君の消えた青空にも、いつかきっと銀の雨


 小馬鹿にするみたいにクスッと笑って、凱斗は吐き捨てた。

「あんな爬虫類みたいな冷血動物、ほっとけ。もうあんな性悪女とは無理に付き合うなよ。お前まで性悪に汚染されたら損するだけだぞ?」

「……ちょっと待って。なにそれ?」

 ずっと黙って聞いてたあたしは、思わず口を挟んでしまった。

「あたしが誰と友だちだろうと、あたしの自由じゃん」

 さっきからお腹のあたりがだいぶモヤモヤしてたけど、今のは、キた。

 自分のこめかみあたりが、軽くプツッとキレる音が聞こえた気がする。

「しかもなんなの? その断定的な言い方。

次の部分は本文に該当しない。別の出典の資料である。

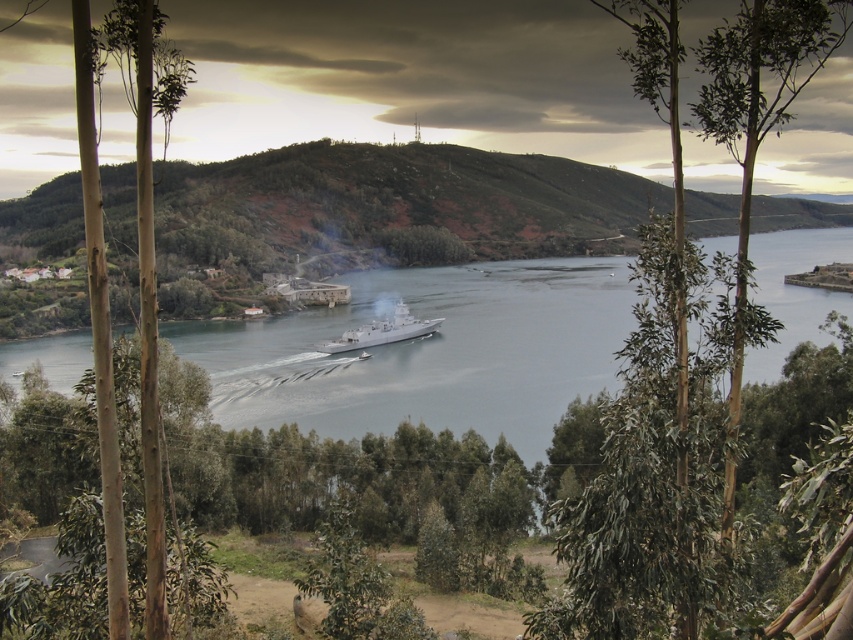 Does green leafy tree at center appear on the right side of silver metallic ship at center?

Yes, green leafy tree at center is to the right of silver metallic ship at center.

Can you confirm if green leafy tree at center is wider than silver metallic ship at center?

No, green leafy tree at center is not wider than silver metallic ship at center.

Find the location of a particular element. The height and width of the screenshot is (640, 853). green leafy tree at center is located at coordinates (662, 461).

This screenshot has height=640, width=853. I want to click on green leafy tree at center, so click(662, 461).

Is point (784, 113) farther from viewer compared to point (152, 598)?

No, (784, 113) is closer to viewer.

Between green leafy tree at center and brown smooth tree trunk at left, which one has more height?

With more height is green leafy tree at center.

Is point (747, 8) more distant than point (79, 45)?

Yes, point (747, 8) is farther from viewer.

Locate an element on the screen. This screenshot has width=853, height=640. green leafy tree at center is located at coordinates (662, 461).

Can you confirm if brown smooth tree trunk at left is bigger than silver metallic ship at center?

No, brown smooth tree trunk at left is not bigger than silver metallic ship at center.

The image size is (853, 640). Describe the element at coordinates (146, 296) in the screenshot. I see `brown smooth tree trunk at left` at that location.

The image size is (853, 640). I want to click on brown smooth tree trunk at left, so click(x=146, y=296).

The width and height of the screenshot is (853, 640). In order to click on brown smooth tree trunk at left in this screenshot , I will do `click(146, 296)`. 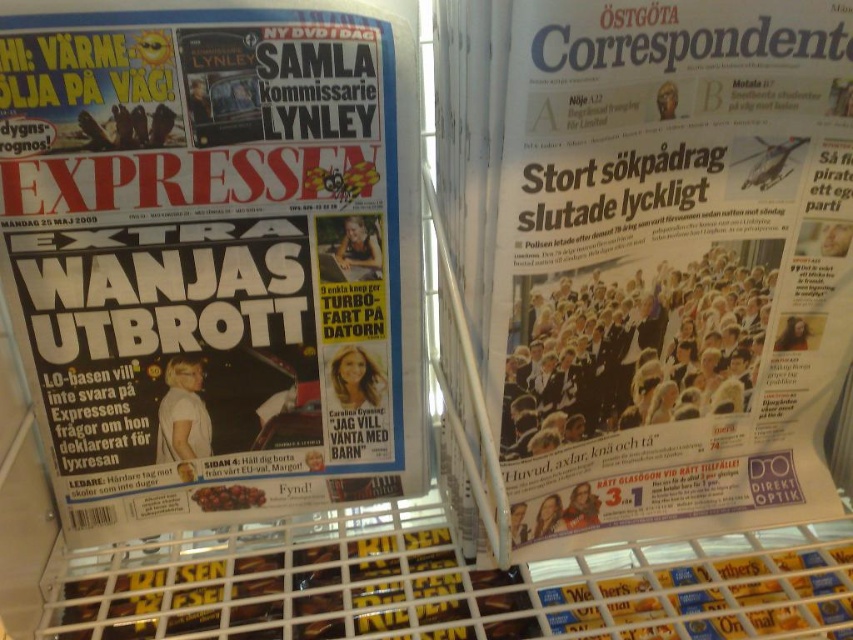 Between matte black newspaper at center and white glossy paper at upper center, which one appears on the right side from the viewer's perspective?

そんな決めつけられるほど、凱斗は亜里沙のこと知ってるの?」

 文句を言えば言うほど、お腹のモヤモヤがどんどん熱くなって、眉間に皺がモリモリと盛り上がる。

 口から言葉がポンポンと、ポップコーンみたいに無意識に飛び出してくる。

「亜里沙は自分が美人だからって、調子に乗ったことは一度もないよ。自分の容姿を嫌ってるんだから」

 美人美人って騒がれるの、大嫌いなんだ。

 今朝はそれを知ってるあたしがわざと指摘したから、逆鱗に触れたんだ。